EG-FETs Equipped with Selected Aptamers as Specificity Determinants for Sensitive Quantification of the WHO Priority Pathogenic Yeast Cryptococcus neoformans
Description
According to the WHO, Cryptococcus neoformans is one of the most critical fungal pathogens worldwide, causing severe and often life-threatening infections, particularly in HIV or other immuno-compromised patients. While current diagnostic methods are generally reliable, misidentification with morphologically related fungi can occur in certain settings, potentially leading to severe consequences. In this study, we developed an aptamer-based biosensing strategy for the specific detection of C. neoformans. Using six rounds of FluCell-SELEX with counter selection against Candida albicans, Candidozyma auris, and Candida parapsilosis, three individual aptamers (Anti-CN-1, Anti-CN-2, and Anti-CN-3) were identified from an enriched oligonucleotide-based library.

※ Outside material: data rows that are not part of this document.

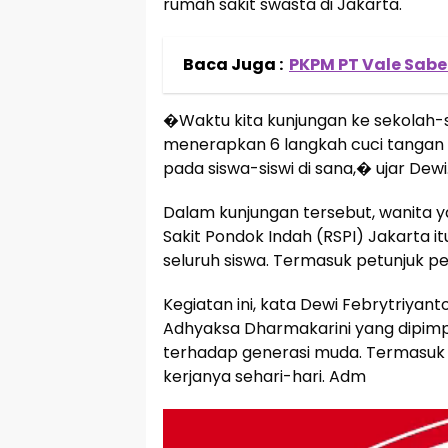
rumah sakit swasta di Jakarta.
Baca Juga :
PKPM PT Vale Sab
�Waktu kita kunjungan ke sekolah-
menerapkan 6 langkah cuci tangan 
pada siswa-siswi di sana,� ujar Dewi
Dalam kunjungan tersebut, wanita y
Sakit Pondok Indah (RSPI) Jakarta i
seluruh siswa. Termasuk petunjuk p
Kegiatan ini, kata Dewi Febrytriyan
Adhyaksa Dharmakarini yang dipimp
terhadap generasi muda. Termasuk 
kerjanya sehari-hari. Adm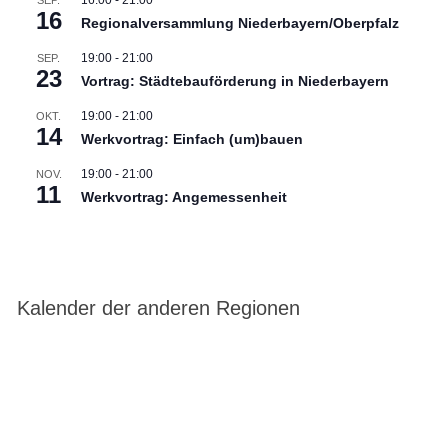
16
Regionalversammlung Niederbayern/Oberpfalz
19:00
-
21:00
SEP.
23
Vortrag: Städtebauförderung in Niederbayern
19:00
-
21:00
OKT.
14
Werkvortrag: Einfach (um)bauen
19:00
-
21:00
NOV.
11
Werkvortrag: Angemessenheit
Kalender der anderen Regionen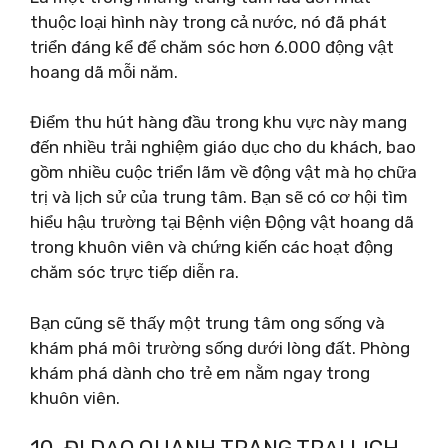
thuộc loại hình này trong cả nước, nó đã phát
triển đáng kể để chăm sóc hơn 6.000 động vật
hoang dã mỗi năm.
Điểm thu hút hàng đầu trong khu vực này mang
đến nhiều trải nghiệm giáo dục cho du khách, bao
gồm nhiều cuộc triển lãm về động vật mà họ chữa
trị và lịch sử của trung tâm. Bạn sẽ có cơ hội tìm
hiểu hậu trường tại Bệnh viện Động vật hoang dã
trong khuôn viên và chứng kiến ​​các hoạt động
chăm sóc trực tiếp diễn ra.
Bạn cũng sẽ thấy một trung tâm ong sống và
khám phá môi trường sống dưới lòng đất. Phòng
khám phá dành cho trẻ em nằm ngay trong
khuôn viên.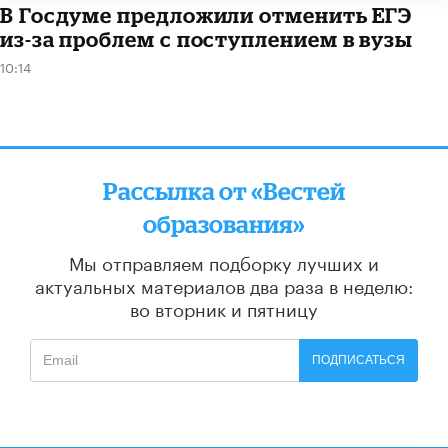
В Госдуме предложили отменить ЕГЭ
из-за проблем с поступлением в вузы
10:14
Рассылка от «Вестей
образования»
Мы отправляем подборку лучших и
актуальных материалов
два раза в неделю:
во вторник и пятницу
ПОДПИСАТЬСЯ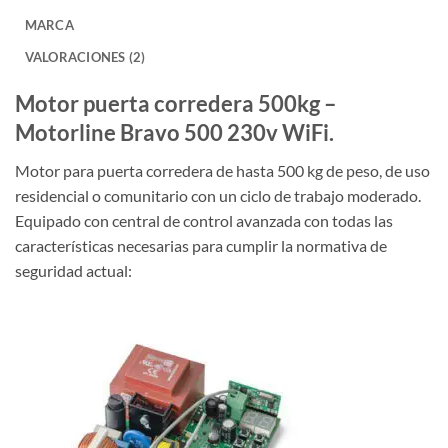
MARCA
VALORACIONES (2)
Motor puerta corredera 500kg –
Motorline Bravo 500 230v WiFi.
Motor para puerta corredera de hasta 500 kg de peso, de uso
residencial o comunitario con un ciclo de trabajo moderado.
Equipado con central de control avanzada con todas las
características necesarias para cumplir la normativa de
seguridad actual: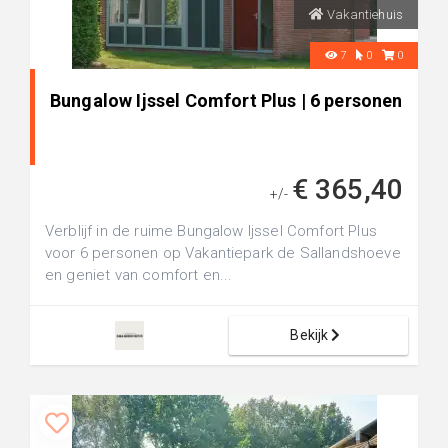
Vakantiehuis
7
0
0
Bungalow Ijssel Comfort Plus | 6 personen
€ 365,40
+/-
Verblijf in de ruime Bungalow Ijssel Comfort Plus
voor 6 personen op Vakantiepark de Sallandshoeve
en geniet van comfort en...
Bekijk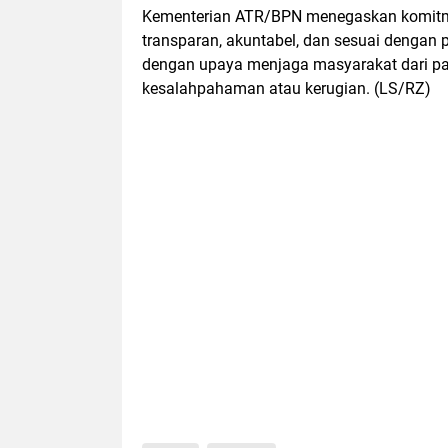
Kementerian ATR/BPN menegaskan komitm
transparan, akuntabel, dan sesuai dengan 
dengan upaya menjaga masyarakat dari pa
kesalahpahaman atau kerugian. (LS/RZ)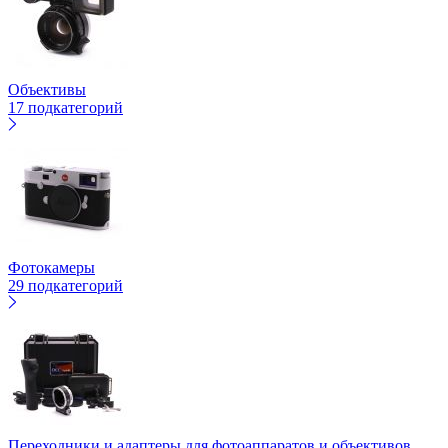
Объективы
17 подкатегорий
Фотокамеры
29 подкатегорий
Переходники и адаптеры для фотоаппаратов и объективов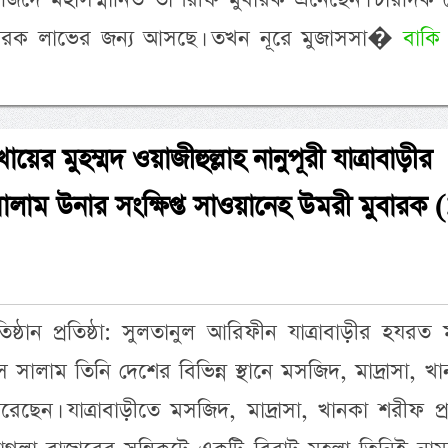
রক লাভের জন্য আসছে। তখন নূরে মুজাসসা�
বাকি
র মুহম্মদ ওয়াজীহুল্লাহ নানুপূরী যাত্রাবাড়ীর
লাম উনার সংক্ষিপ্ত সাওয়ানেহ উমরী মুবারক 
রতিষ্ঠান প্রতিষ্ঠা: সুলতানুল আরিফীন যাত্রাবাড়ীর হযরত মু
সালাম তিনি দেশের বিভিন্ন স্থানে মসজিদ, মাদ্রাসা, খ
করেছেন। যাত্রাবাড়ীতে মসজিদ, মাদ্রাসা, খানকা শরীফ প্রত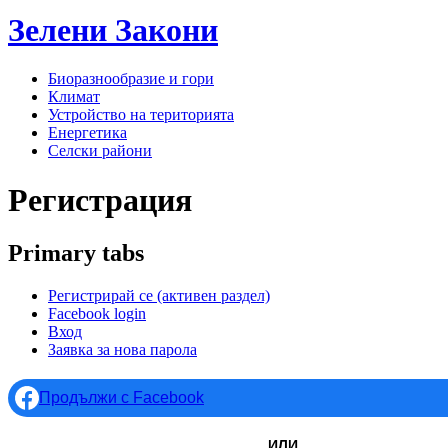
Зелени
Закони
Биоразнообразие и гори
Климат
Устройство на територията
Енергетика
Селски райони
Регистрация
Primary tabs
Регистрирай се
(активен раздел)
Facebook login
Вход
Заявка за нова парола
Продължи с Facebook
ИЛИ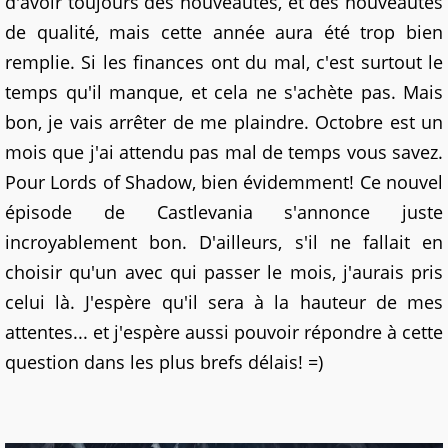
d'avoir toujours des nouveautés, et des nouveautés
de qualité, mais cette année aura été trop bien
remplie. Si les finances ont du mal, c'est surtout le
temps qu'il manque, et cela ne s'achète pas. Mais
bon, je vais arrêter de me plaindre. Octobre est un
mois que j'ai attendu pas mal de temps vous savez.
Pour Lords of Shadow, bien évidemment! Ce nouvel
épisode de Castlevania s'annonce juste
incroyablement bon. D'ailleurs, s'il ne fallait en
choisir qu'un avec qui passer le mois, j'aurais pris
celui là. J'espère qu'il sera à la hauteur de mes
attentes... et j'espère aussi pouvoir répondre à cette
question dans les plus brefs délais! =)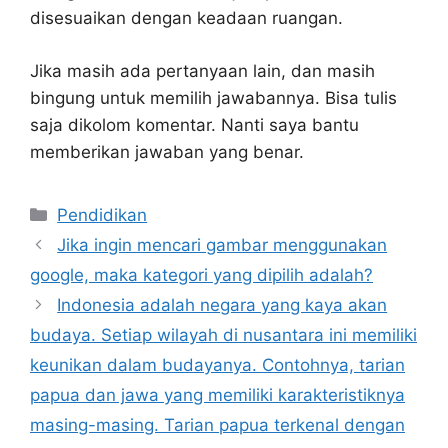
disesuaikan dengan keadaan ruangan.
Jika masih ada pertanyaan lain, dan masih
bingung untuk memilih jawabannya. Bisa tulis
saja dikolom komentar. Nanti saya bantu
memberikan jawaban yang benar.
Kategori
Pendidikan
Jika ingin mencari gambar menggunakan
google, maka kategori yang dipilih adalah?
Indonesia adalah negara yang kaya akan
budaya. Setiap wilayah di nusantara ini memiliki
keunikan dalam budayanya. Contohnya, tarian
papua dan jawa yang memiliki karakteristiknya
masing-masing. Tarian papua terkenal dengan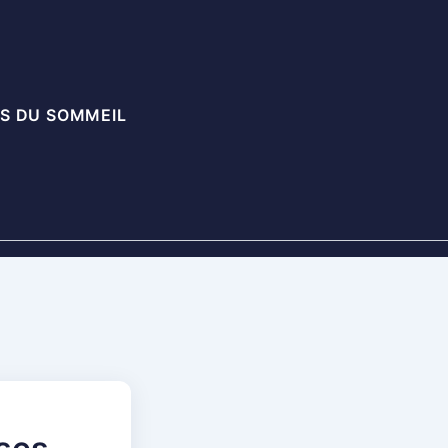
S DU SOMMEIL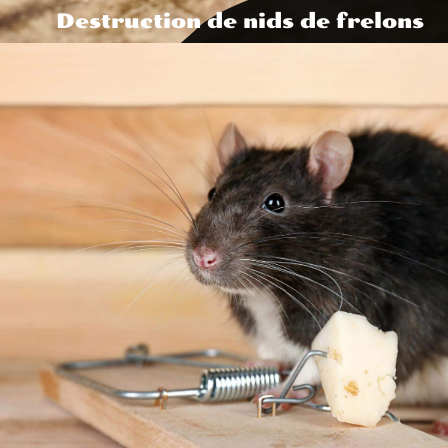
Destruction de nids de frelons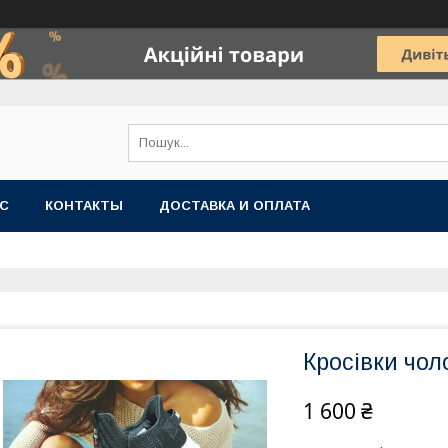
АС
КОНТАКТЫ
ДОСТАВКА И ОПЛАТА
Кросівки чоло
1 600 ₴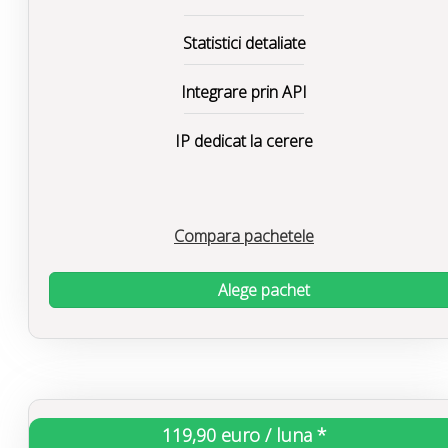
Statistici detaliate
Integrare prin API
IP dedicat la cerere
Compara pachetele
Alege pachet
119,90 euro / luna *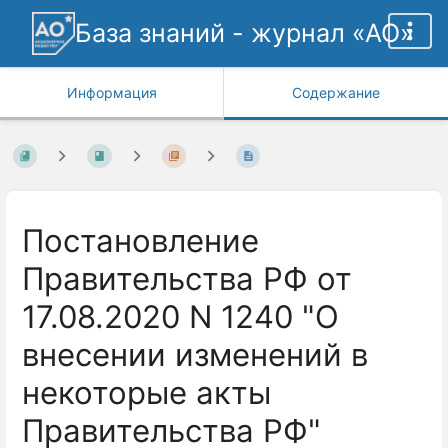
База знаний - журнал «АО»
Информация
Содержание
Постановление
Правительства РФ от
17.08.2020 N 1240 "О
внесении изменений в
некоторые акты
Правительства РФ"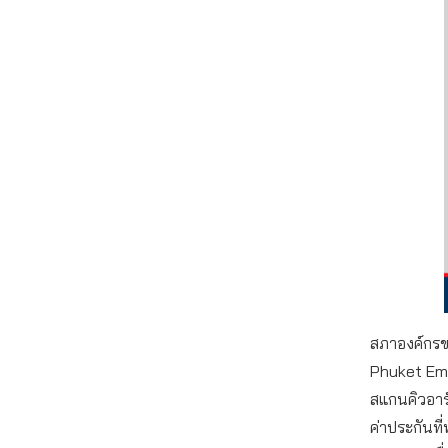
สภาองค์กรของ
Phuket Eme
สแกนคิวอาร์
ค่าประกันที่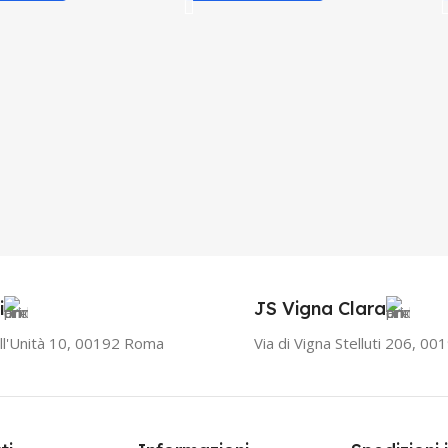
i
JS Vigna Clara
ll'Unità 10, 00192 Roma
Via di Vigna Stelluti 206, 0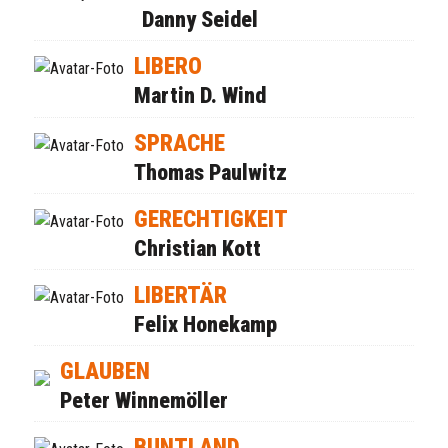
Danny Seidel
LIBERO
Martin D. Wind
SPRACHE
Thomas Paulwitz
GERECHTIGKEIT
Christian Kott
LIBERTÄR
Felix Honekamp
GLAUBEN
Peter Winnemöller
BUNTLAND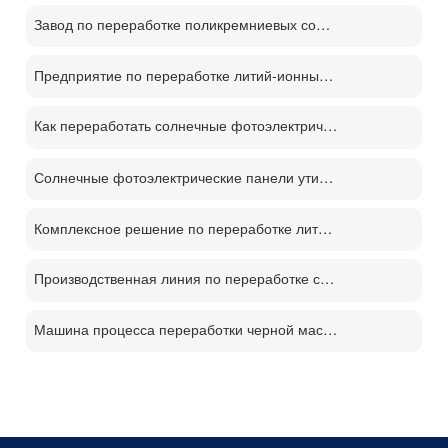
Завод по переработке поликремниевых солнечных панелей PV
Предприятие по переработке литий-ионных аккумуляторов
Как переработать солнечные фотоэлектрические панели？
Солнечные фотоэлектрические панели утилизации машина цена
Комплексное решение по переработке литиевых батарей
Производственная линия по переработке солнечных панелей PV
Машина процесса переработки черной массы батареи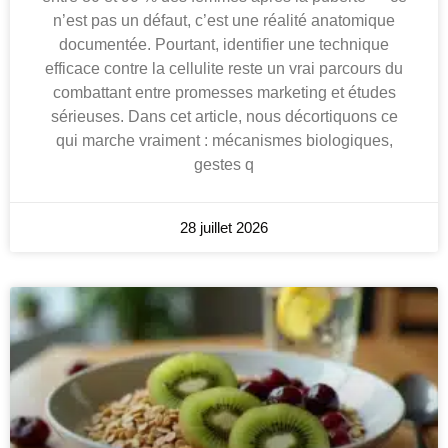
n’est pas un défaut, c’est une réalité anatomique
documentée. Pourtant, identifier une technique
efficace contre la cellulite reste un vrai parcours du
combattant entre promesses marketing et études
sérieuses. Dans cet article, nous décortiquons ce
qui marche vraiment : mécanismes biologiques,
gestes q
28 juillet 2026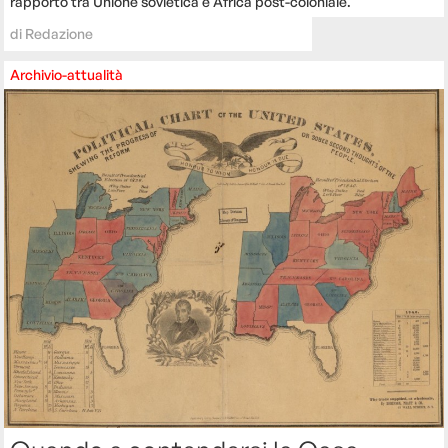
rapporto tra Unione sovietica e Africa post-coloniale.
di
Redazione
Archivio-attualità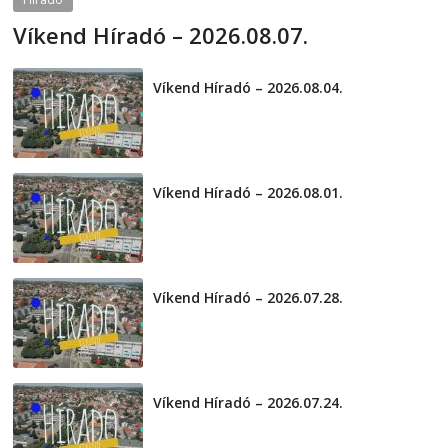
Víkend Híradó – 2026.08.07.
2026-08-07
telepaks
Víkend Híradó – 2026.08.04.
2026-08-04
Víkend Híradó – 2026.08.01.
2026-08-01
Víkend Híradó – 2026.07.28.
2026-07-29
Víkend Híradó – 2026.07.24.
2026-07-24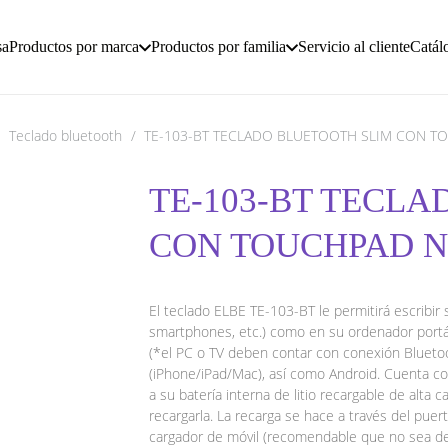
sa
Productos por marca
Productos por familia
Servicio al cliente
Catál
/
Teclado bluetooth
/
TE-103-BT TECLADO BLUETOOTH SLIM CON T
TE-103-BT TECL
CON TOUCHPAD N
El teclado ELBE TE-103-BT le permitirá escribir 
smartphones, etc.) como en su ordenador portá
(*el PC o TV deben contar con conexión Blueto
(iPhone/iPad/Mac), así como Android. Cuenta co
a su batería interna de litio recargable de alta 
recargarla. La recarga se hace a través del puer
cargador de móvil (recomendable que no sea de ca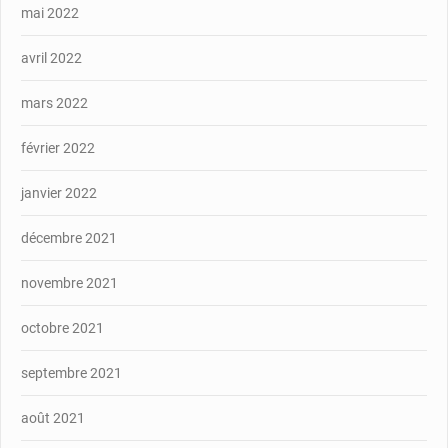
mai 2022
avril 2022
mars 2022
février 2022
janvier 2022
décembre 2021
novembre 2021
octobre 2021
septembre 2021
août 2021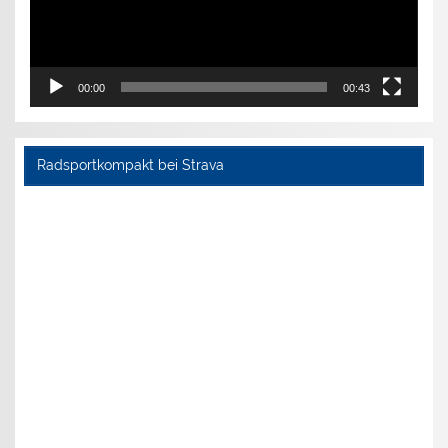
00:00
00:43
Radsportkompakt bei Strava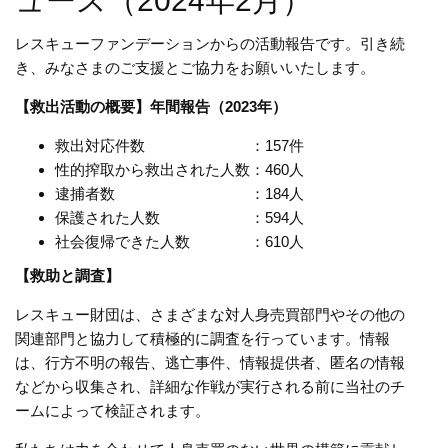
ュース（2024年2月）
レスキューファンデーションからの活動報告です。引き続
き、みなさまのご支援とご協力をお願いいたします。
【救出活動の概要】年間報告（2023年）
救出対応件数 ：157件
性的搾取から救出された人数：460人
逮捕者数 ：184人
保護された人数 ：594人
社会復帰できた人数 ：610人
【
救助と調査
】
レスキュー財団は、さまざまな対人身売買部門やその他の
関連部門と協力して積極的に調査を行っています。情報
は、行方不明の報告、逃亡事件、情報提供者、匿名の情報
などから収集され、詳細な作戦が実行される前に当社のチ
ームによって検証されます。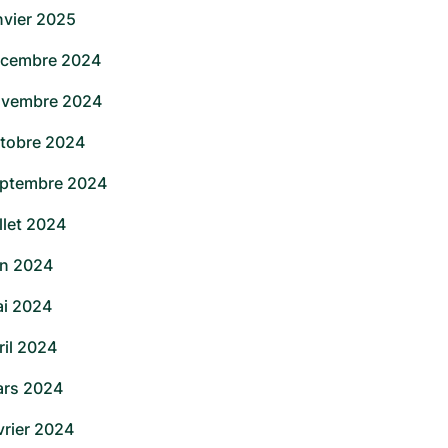
nvier 2025
cembre 2024
vembre 2024
tobre 2024
ptembre 2024
illet 2024
in 2024
i 2024
ril 2024
rs 2024
vrier 2024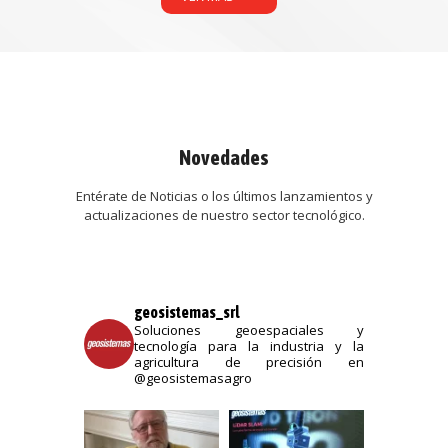
Novedades
Entérate de Noticias o los últimos lanzamientos y
actualizaciones de nuestro sector tecnológico.
geosistemas_srl
Soluciones geoespaciales y
tecnología para la industria y la
agricultura de precisión en
@geosistemasagro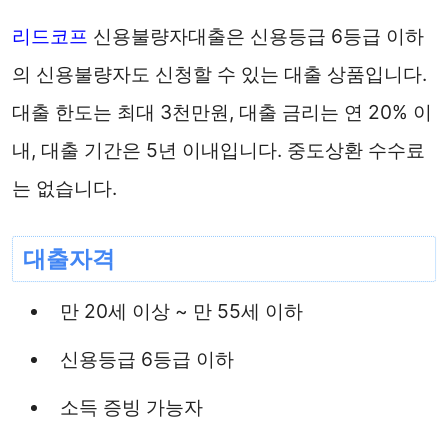
리드코프
신용불량자대출은 신용등급 6등급 이하
의 신용불량자도 신청할 수 있는 대출 상품입니다.
대출 한도는 최대 3천만원, 대출 금리는 연 20% 이
내, 대출 기간은 5년 이내입니다. 중도상환 수수료
는 없습니다.
대출자격
만 20세 이상 ~ 만 55세 이하
신용등급 6등급 이하
소득 증빙 가능자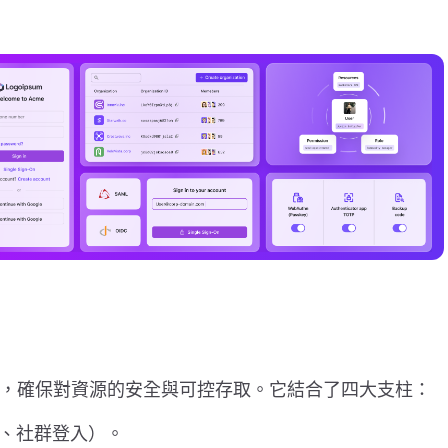
統，確保對資源的安全與可控存取。它結合了四大支柱：
、社群登入）。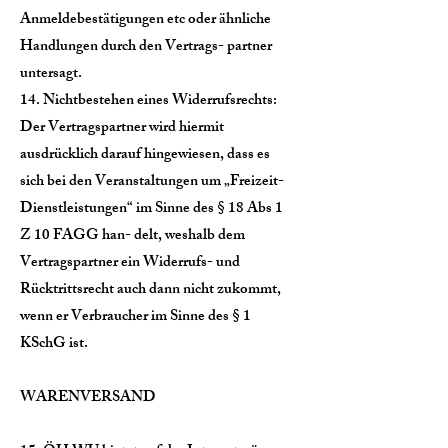
Anmeldebestätigungen etc oder ähnliche
Handlungen durch den Vertrags- partner
untersagt.
14. Nichtbestehen eines Widerrufsrechts:
Der Vertragspartner wird hiermit
ausdrücklich darauf hingewiesen, dass es
sich bei den Veranstaltungen um „Freizeit-
Dienstleistungen“ im Sinne des § 18 Abs 1
Z 10 FAGG han- delt, weshalb dem
Vertragspartner ein Widerrufs- und
Rücktrittsrecht auch dann nicht zukommt,
wenn er Verbraucher im Sinne des § 1
KSchG ist.
WARENVERSAND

Fluorescence-based assays confirmed high specificity of all aptamers toward C. neoformans, even in complex fungal environments. Moreover, binding affinity analysis revealed low nanomolar dissociation constants ranging from 3.05–5.60 nM, demonstrating strong and reliable target interaction. Integration of the aptamers into reduced graphene oxide electrolyte-gated field-effect transistor (EG-FET) biosensors, enabling label-free electrical detection of C. neoformans with limits of detection as low as 10 cells/mL. Collectively, these findings demonstrate that the tested aptamer-functionalized EG-FET biosensors provide a sensitive and selective platform for a rapid, label-free and user-friendly detection of C. neoformans, highlighting their potential for future point-of-care diagnostic applications.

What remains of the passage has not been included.